All worth thinking about. What will shape Lafayette’s broadband future? How will economics and the unusual economic structure we will have hear interact with our unique cultures?

13 thoughts on “Our Korean Future?”

  1. I will point out again that the 1st step in South Korea’s advancement in telecommunications was to end government role as a “provider” of content and retail service provicer in telecommunications. They adopted the “open” system.

    Tim

  2. 🙂 which gives me the opportunity to repeat my earlier response to your position that South Korea’s experience in building out a huge infrastructure at govt. expense was a good idea:

    While I like–and actually think ideal–the idea that the national government would do the same for the internet that it did for the interstate highway system infrastructure I do think there are problems with the way you phrase things here.

    The models in Asia are not, by our standards, “privatization” models. The profit-taking companies are huge, closely integrated with the government and very much “directed” by government policy and massive, targeted investment to foster those policies. Think the old AT&T on steroids with an actual national broadband policy to fulfill.

    Again, I think your suggestion makes sense as far as it goes. It would be easy and relatively cheap for Govt to provide a huge cheap, fast publicly-owned backbone with utterly open access (and this would in a stroke solve the net neutrality debate). Its not being discussed because only dreamers like you and I think the phone and cable lobbies would allow it.

    But even with huge changes in the admin and congress that allowed the feds to displace the under-performing incumbents the cost-prohibitive part would be the local last mile.
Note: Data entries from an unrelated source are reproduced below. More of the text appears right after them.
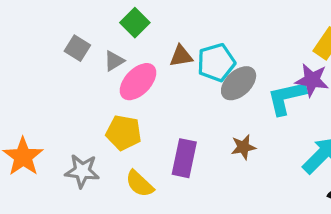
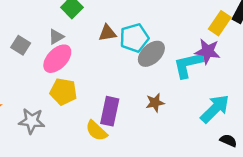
gray square: (77, 48) -> (21, 45), moved
pink ellipse: (138, 82) -> (57, 59), moved
yellow semicircle: (140, 184) -> (96, 131), moved

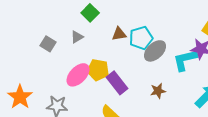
pink ellipse: (57, 59) -> (78, 75), moved
yellow pentagon: (63, 92) -> (98, 70), moved
purple rectangle: (110, 111) -> (117, 83), moved, turned -50

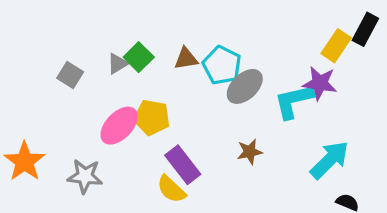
green square: (90, 13) -> (139, 57), moved
cyan pentagon: (141, 38) -> (222, 65), turned -30
purple rectangle: (117, 83) -> (183, 165), moved

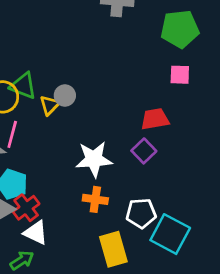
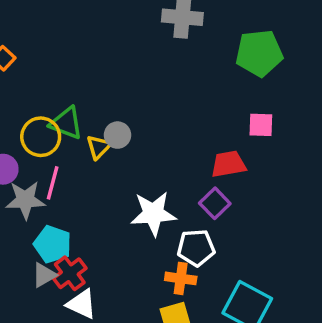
pink square: (180, 75) -> (261, 125), moved
orange cross: (95, 199) -> (181, 278), moved
white pentagon: (141, 213) -> (196, 248), moved

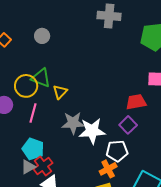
gray circle: (118, 135) -> (42, 36), moved
gray star: (25, 200) -> (73, 123), moved
orange cross: (181, 278) -> (108, 169), turned -36

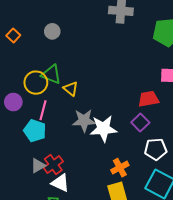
yellow triangle: (60, 92) -> (71, 89), turned -35
cyan pentagon: (33, 149) -> (35, 131), moved
white pentagon: (117, 151) -> (156, 149), moved

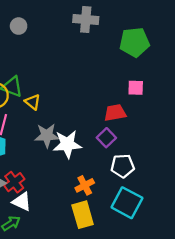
gray circle: (52, 31) -> (19, 26), moved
If public policy encouraged it and laws permitted I think most communities would shoulder this burden themselves and leave it open as you describe.

    But the overall solution would still include muni investment.

    For my money local muni investment can have only two logical outcomes:

    1) in the standard model of competition it will spur price breaks and more/better services

    2) if in fact your fears that it will in our special case stifle instead of stimulate competition are true that can only mean that wired telecom is a special case. I think that might be true. I’d not be surprised if fiber turned out to be what economists call a “natural monopoly” — the classic sign of that is that only one provider survives. (This has basically been true in both phone and cable (and electricity) for most of their wireline history.) In that case–monopoly!–the public would be better off owning it. This is the classic rationale for public utilities of all kinds.

    In both cases, taken as a whole, the entry of muni competition is a good thing. –especially if the muni is the first to field FTTH.